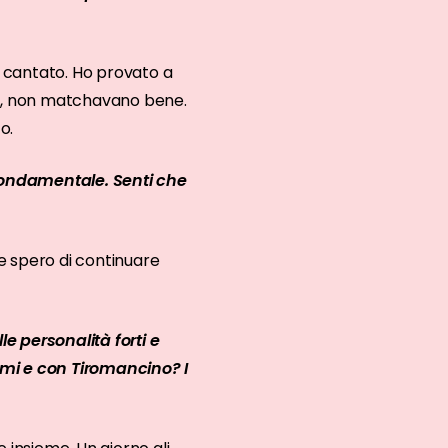
 cantato. Ho provato a
nso, non matchavano bene.
o.
fondamentale. Senti che
e spero di continuare
e personalità forti e
emi e con Tiromancino? I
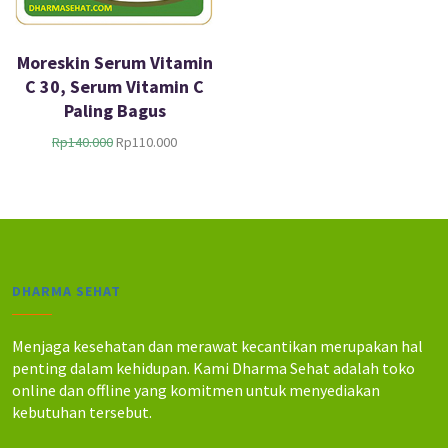
Moreskin Serum Vitamin
C 30, Serum Vitamin C
Paling Bagus
H
H
Rp
140.000
Rp
110.000
a
a
r
r
g
g
a
a
a
s
s
a
l
a
DHARMA SEHAT
i
t
n
i
y
n
Menjaga kesehatan dan merawat kecantikan merupakan hal
a
i
penting dalam kehidupan. Kami Dharma Sehat adalah toko
a
a
online dan offline yang komitmen untuk menyediakan
d
d
kebutuhan tersebut.
a
a
l
l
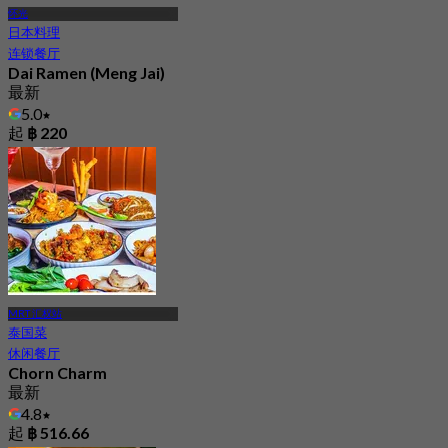
怀光
日本料理
连锁餐厅
Dai Ramen (Meng Jai)
最新
5.0
起
฿ 220
MRT 汇权站
泰国菜
休闲餐厅
Chorn Charm
最新
4.8
起
฿ 516.66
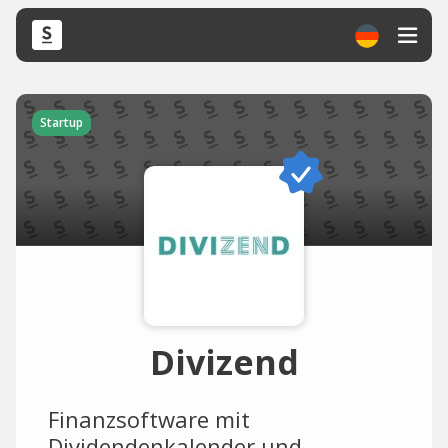
Startup
Divizend
Finanzsoftware mit
Dividendenkalender und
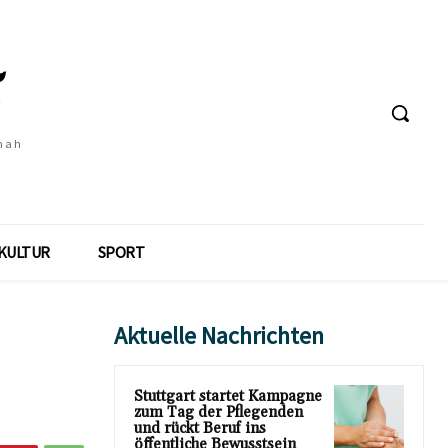
 nah
KULTUR
SPORT
Aktuelle Nachrichten
Stuttgart startet Kampagne
zum Tag der Pflegenden
und rückt Beruf ins
öffentliche Bewusstsein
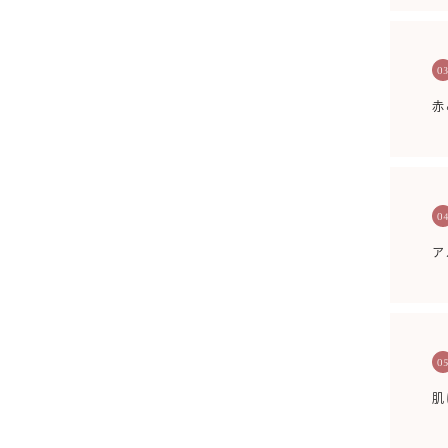
0
赤
0
ア
0
肌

# # # #

* [THE PROBLEM]:
Leaving the pictures out, output each line of the listing exactly.

* [RESPONSE TO THIS TASK]:
 cantato. Ho provato a
nso, non matchavano bene.
o.
fondamentale. Senti che
e spero di continuare
e personalità forti e
emi e con Tiromancino? I
Moreskin Serum Vitamin
C 30, Serum Vitamin C
Paling Bagus
H
H
Rp
140.000
Rp
110.000
a
a
r
r
g
g
a
a
a
s
s
a
l
a
DHARMA SEHAT
i
t
n
i
y
n
Menjaga kesehatan dan merawat kecantikan merupakan hal
a
i
penting dalam kehidupan. Kami Dharma Sehat adalah toko
a
a
online dan offline yang komitmen untuk menyediakan
d
d
kebutuhan tersebut.
a
a
l
l
怀光
日本料理
连锁餐厅
Dai Ramen (Meng Jai)
最新
5.0
起
฿ 220
MRT 汇权站
泰国菜
休闲餐厅
Chorn Charm
最新
4.8
起
฿ 516.66
Startup
Divizend
Finanzsoftware mit
Dividendenkalender und
 nah
KULTUR
SPORT
Aktuelle Nachrichten
Stuttgart startet Kampagne
zum Tag der Pflegenden
und rückt Beruf ins
öffentliche Bewusstsein
0
赤
0
ア
0
肌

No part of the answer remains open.